When the story was over, she looked up at him, her eyes shining. "That was really a pretty story."
He wanted to reach out to her, push the tangled hair from her face, but he didn't move. It felt awkward, wanting to comfort her and yet not knowing how. He started to say something-he wasn't sure what-when a trembling squawk sounded.

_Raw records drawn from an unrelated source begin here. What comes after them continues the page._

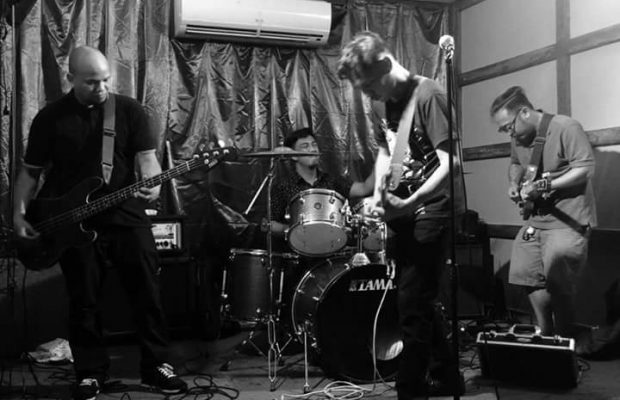 This screenshot has height=400, width=620. Identify the location of cords. click(x=345, y=390), click(x=218, y=385). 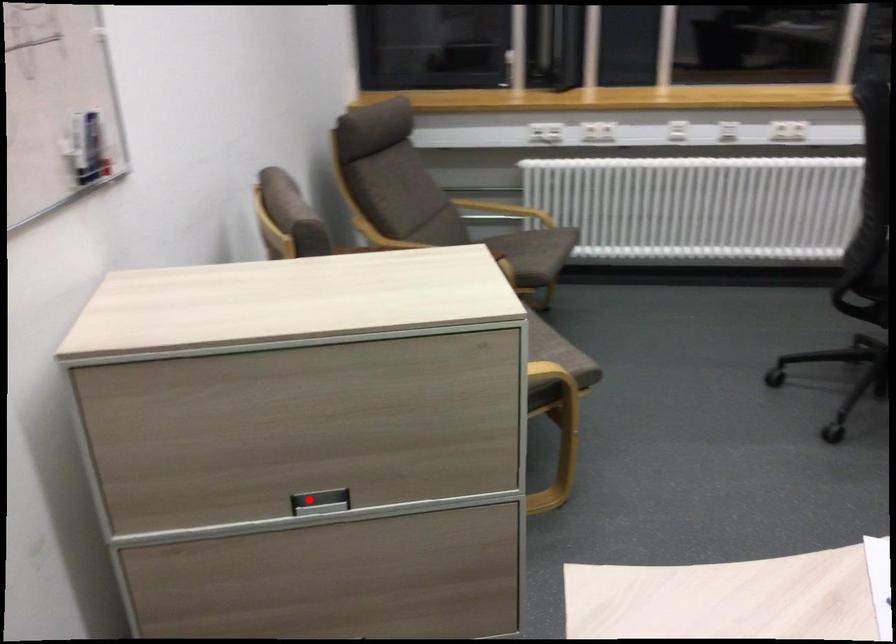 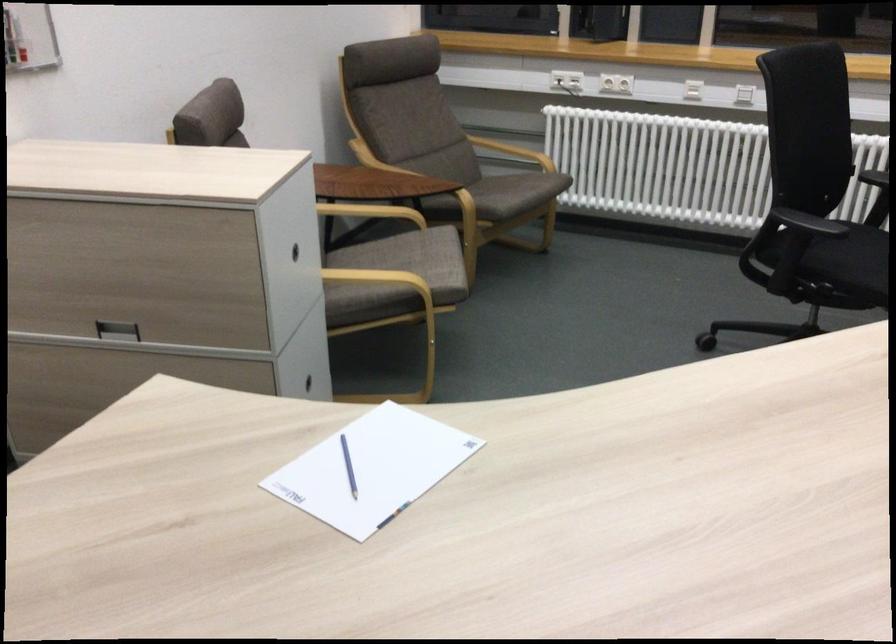 Question: I am providing you with two images of the same scene from different viewpoints. Given a red point in image1, look at the same physical point in image2. Is it:

Choices:
 (A) Closer to the viewpoint
 (B) Farther from the viewpoint

Answer: (B) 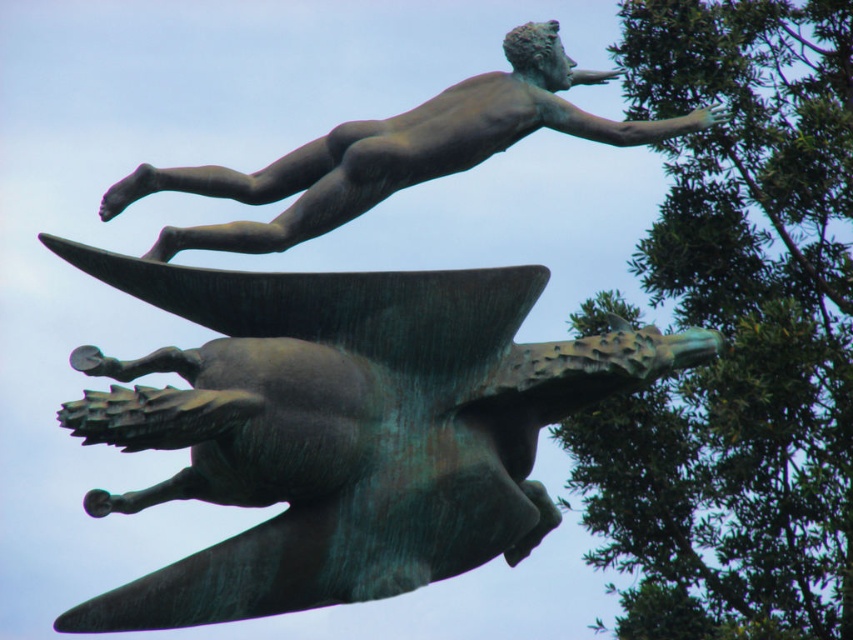 You are an art curator planning to install a new lighting system in the gallery. The green leafy tree at upper right and the bronze statue at upper center are both important focal points. Which object should have a spotlight placed higher to properly illuminate its top section?

The green leafy tree at upper right is much taller than the bronze statue at upper center, so the spotlight should be placed higher to illuminate the top of the green leafy tree at upper right.

You are standing at the base of the green leafy tree at upper right and want to take a photo of the sculpture. The camera you have can capture objects up to 400 feet away. Will you be able to take a clear photo of the sculpture with your camera?

The green leafy tree at upper right and camera are 430.48 feet apart, which exceeds the camera range of 400 feet. Therefore, you cannot take a clear photo of the sculpture with your camera.

You are an art conservator examining the bronze sculpture. You notice two points on the sculpture labeled as point (x=750, y=38) and point (x=720, y=118). From your vantage point, which of these points is closer to you?

Point (x=720, y=118) is closer to you because point (x=750, y=38) is behind it. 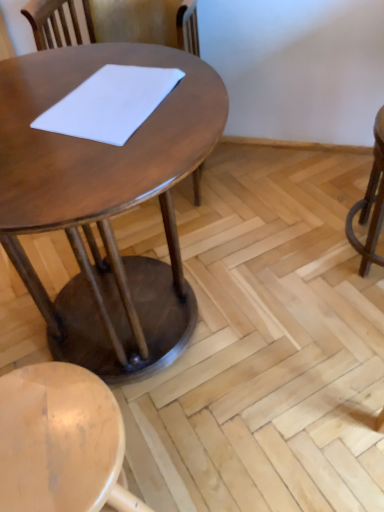 Question: From the image's perspective, is white matte notepad at center located above or below shiny brown table at center?

Choices:
 (A) below
 (B) above

Answer: (B)

Question: From a real-world perspective, is white matte notepad at center positioned above or below shiny brown table at center?

Choices:
 (A) below
 (B) above

Answer: (B)

Question: Estimate the real-world distances between objects in this image. Which object is closer to the shiny brown table at center?

Choices:
 (A) light wood stool at lower left
 (B) white matte notepad at center

Answer: (B)

Question: Which object is positioned farthest from the shiny brown table at center?

Choices:
 (A) white matte notepad at center
 (B) light wood stool at lower left

Answer: (B) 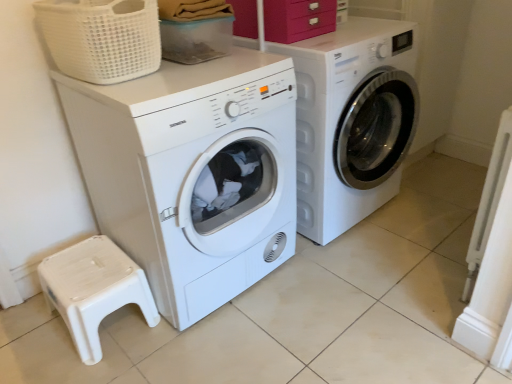 Question: Is white matte washing machine at left, which ranks as the first washing machine in left-to-right order, oriented towards white plastic step stool at lower left?

Choices:
 (A) yes
 (B) no

Answer: (B)

Question: Is white matte washing machine at left, which ranks as the first washing machine in left-to-right order, at the left side of white plastic step stool at lower left?

Choices:
 (A) yes
 (B) no

Answer: (B)

Question: Does white matte washing machine at left, the 2th washing machine positioned from the right, have a smaller size compared to white plastic step stool at lower left?

Choices:
 (A) no
 (B) yes

Answer: (A)

Question: Considering the relative sizes of white matte washing machine at left, the 2th washing machine positioned from the right, and white plastic step stool at lower left in the image provided, is white matte washing machine at left, the 2th washing machine positioned from the right, taller than white plastic step stool at lower left?

Choices:
 (A) yes
 (B) no

Answer: (A)

Question: Can you confirm if white matte washing machine at left, the 2th washing machine positioned from the right, is thinner than white plastic step stool at lower left?

Choices:
 (A) yes
 (B) no

Answer: (B)

Question: Considering their positions, is translucent plastic container at upper center located in front of or behind matte pink drawer at upper center?

Choices:
 (A) behind
 (B) front

Answer: (B)

Question: From a real-world perspective, is translucent plastic container at upper center above or below matte pink drawer at upper center?

Choices:
 (A) below
 (B) above

Answer: (A)

Question: Does point (166, 39) appear closer or farther from the camera than point (297, 6)?

Choices:
 (A) farther
 (B) closer

Answer: (A)

Question: In terms of width, does translucent plastic container at upper center look wider or thinner when compared to matte pink drawer at upper center?

Choices:
 (A) wide
 (B) thin

Answer: (A)

Question: Looking at their shapes, would you say translucent plastic container at upper center is wider or thinner than white plastic step stool at lower left?

Choices:
 (A) wide
 (B) thin

Answer: (B)

Question: Considering the positions of translucent plastic container at upper center and white plastic step stool at lower left in the image, is translucent plastic container at upper center taller or shorter than white plastic step stool at lower left?

Choices:
 (A) short
 (B) tall

Answer: (A)

Question: Is point (185, 28) positioned closer to the camera than point (77, 286)?

Choices:
 (A) closer
 (B) farther

Answer: (B)

Question: Looking at the image, does translucent plastic container at upper center seem bigger or smaller compared to white plastic step stool at lower left?

Choices:
 (A) big
 (B) small

Answer: (B)

Question: Is matte pink drawer at upper center in front of or behind white woven basket at upper left in the image?

Choices:
 (A) behind
 (B) front

Answer: (A)

Question: Is matte pink drawer at upper center wider or thinner than white woven basket at upper left?

Choices:
 (A) thin
 (B) wide

Answer: (A) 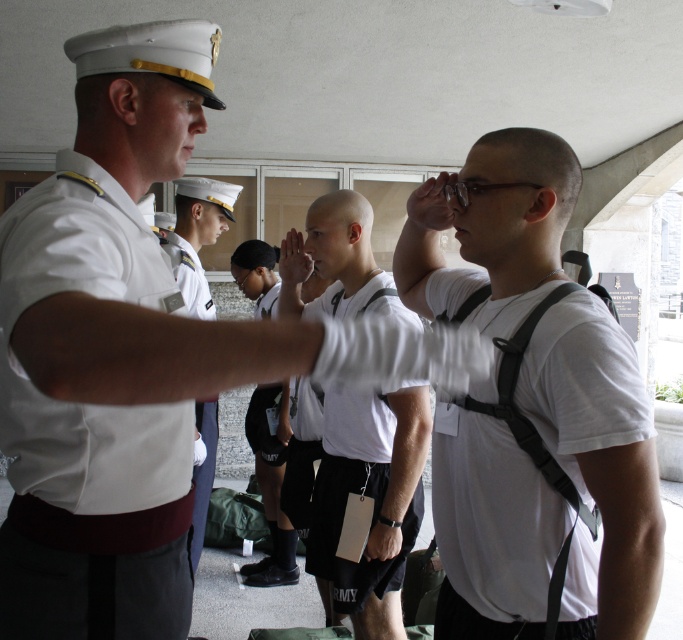 Based on the scene description, where is the white matte uniform at center located in the image?

The white matte uniform at center is located at point (111, 353).

You are an observer in the scene and need to determine which clothing item is wider between the white matte shirt at center and the white uniform at center. Which one is wider?

The white matte shirt at center is wider than the white uniform at center. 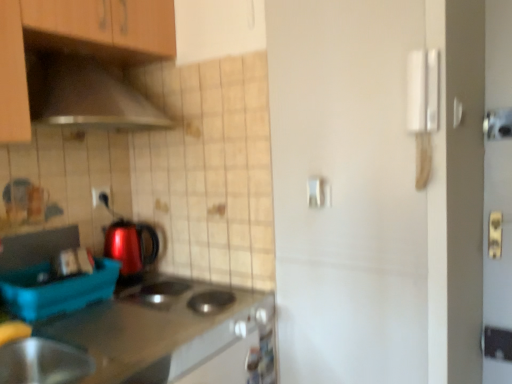 Question: Is metallic stainless steel countertop at lower left placed right next to matte black outlet at center?

Choices:
 (A) no
 (B) yes

Answer: (A)

Question: From a real-world perspective, is metallic stainless steel countertop at lower left positioned under matte black outlet at center based on gravity?

Choices:
 (A) yes
 (B) no

Answer: (A)

Question: Could you tell me if metallic stainless steel countertop at lower left is turned towards matte black outlet at center?

Choices:
 (A) yes
 (B) no

Answer: (B)

Question: From the image's perspective, is metallic stainless steel countertop at lower left on matte black outlet at center?

Choices:
 (A) yes
 (B) no

Answer: (B)

Question: Is metallic stainless steel countertop at lower left behind matte black outlet at center?

Choices:
 (A) yes
 (B) no

Answer: (B)

Question: From the image's perspective, relative to shiny plastic kettle at center-left, is white plastic door handle at upper right, the first door handle in the front-to-back sequence, above or below?

Choices:
 (A) below
 (B) above

Answer: (B)

Question: Based on their positions, is white plastic door handle at upper right, the first door handle in the front-to-back sequence, located to the left or right of shiny plastic kettle at center-left?

Choices:
 (A) left
 (B) right

Answer: (B)

Question: Is white plastic door handle at upper right, the 1th door handle positioned from the right, taller or shorter than shiny plastic kettle at center-left?

Choices:
 (A) short
 (B) tall

Answer: (B)

Question: Is white plastic door handle at upper right, the 2th door handle in the bottom-to-top sequence, inside or outside of shiny plastic kettle at center-left?

Choices:
 (A) outside
 (B) inside

Answer: (A)

Question: From a real-world perspective, is metallic stainless steel countertop at lower left physically located above or below white matte door handle at center, the 2th door handle positioned from the front?

Choices:
 (A) below
 (B) above

Answer: (A)

Question: Considering the positions of metallic stainless steel countertop at lower left and white matte door handle at center, the 1th door handle positioned from the bottom, in the image, is metallic stainless steel countertop at lower left wider or thinner than white matte door handle at center, the 1th door handle positioned from the bottom,?

Choices:
 (A) thin
 (B) wide

Answer: (B)

Question: Is metallic stainless steel countertop at lower left inside or outside of white matte door handle at center, the 2th door handle positioned from the front?

Choices:
 (A) inside
 (B) outside

Answer: (B)

Question: Relative to white matte door handle at center, the 1th door handle positioned from the bottom, is metallic stainless steel countertop at lower left in front or behind?

Choices:
 (A) behind
 (B) front

Answer: (B)

Question: Do you think shiny plastic kettle at center-left is within blue plastic container at lower left, or outside of it?

Choices:
 (A) outside
 (B) inside

Answer: (A)

Question: Considering the positions of shiny plastic kettle at center-left and blue plastic container at lower left in the image, is shiny plastic kettle at center-left wider or thinner than blue plastic container at lower left?

Choices:
 (A) wide
 (B) thin

Answer: (B)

A tiny bird fell from a nest above them, landed in a small, broken heap in the needle-strewn ground. It lay there writhing, its yellow beak snapping open and shut, its broken wing bent at an awkward angle. He scooped the frail little thing in his hand. "Poor baby," he murmured.
She stared at the bird as if it were a miracle. "C'n I touch it?"
Ian rested his hand on her bent knee. "Go ahead."
She stared at him for a long minute, then slowly reached out. Her pink, pudgy fingers whispered across the bird's head. She looked up at him, grinning. "Oh, it's so soft... ."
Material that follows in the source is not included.